Tuesday, June 11, 2013

EyePhones Will Replace iPhones

I presented the following prediction as part of a spirited Churchill Club debate with 5 other VCs. It was first published as text in AllThingsD.

Remember MS-DOS commands, and the WordStar keystroke combinations we had to memorize? Then the first Macintosh featured a mouse driven GUI that was game changing because it removed a layer of friction for both the data going in and coming out. When we tried that first model, we knew we could never go back to a C prompt.

And yet the impact of graphical computing was minor compared to how facial computing will change our lives, and how we all relate to The Collective. Think of it as a man-in-the-middle attack on our senses, intercepting all the signals we see and hear, and enhancing them before they reach our brains.
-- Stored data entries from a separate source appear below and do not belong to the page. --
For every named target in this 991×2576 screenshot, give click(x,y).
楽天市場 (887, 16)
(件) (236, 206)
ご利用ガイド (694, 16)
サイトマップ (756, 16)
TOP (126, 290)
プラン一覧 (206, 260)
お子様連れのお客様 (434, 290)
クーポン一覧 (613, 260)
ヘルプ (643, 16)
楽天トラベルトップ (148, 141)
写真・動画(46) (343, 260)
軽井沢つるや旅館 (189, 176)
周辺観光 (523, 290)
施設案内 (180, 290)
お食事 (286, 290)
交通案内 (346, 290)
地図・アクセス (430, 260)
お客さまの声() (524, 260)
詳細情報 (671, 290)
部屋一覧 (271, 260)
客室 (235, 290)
First Generation Mobile Computer
This is not science fiction, and based on prototypes I’ve seen, it’s a good bet that design teams in Google, Apple, Samsung and various military contractors are building eyewear computers that will render smartphones as obsolete as the first generation of mobile computer. I’m not talking about Google Glass, with its cute little screen in the corner. I mean an immersive experience that processes what we see, and then overlays graphical objects onto our field of view: true Terminator Vision. The US military has this capability today, so that troops can see pointers to their platoon members, and markers of known IED locations. So now it’s just a question of making the hardware small, cheap, and available in four adorable colors.

Not only will our favorite apps on eyewear computers be more immediate and engaging, but we’ll experience new computing capabilities so compelling that we find them indispensible. For example, eyewear computers can record our lives, and enable us to summon any relevant conversation or incident from our past. With eyewear computers, we can truly share experiences in real time, transporting ourselves to the perspective of someone on a ski slope, or in a night club, Wimbledon match, or the International Space Station. 

Just as Terminator did in the movie, we will air-click on actual things we see to interact with, investigate, or purchase. We’ll integrate facial recognition and CRM for background data on everyone we meet. When we travel abroad, signs will appear to us in English, and when someone is speaking to us, we can simply turn on English subtitles.

 A new generation of games will be more immersive and engaging than ever before.

Five years from today, when smartphone sales are in decline, we will ask ourselves: Remember when we used to spend our days looking down at those little screens?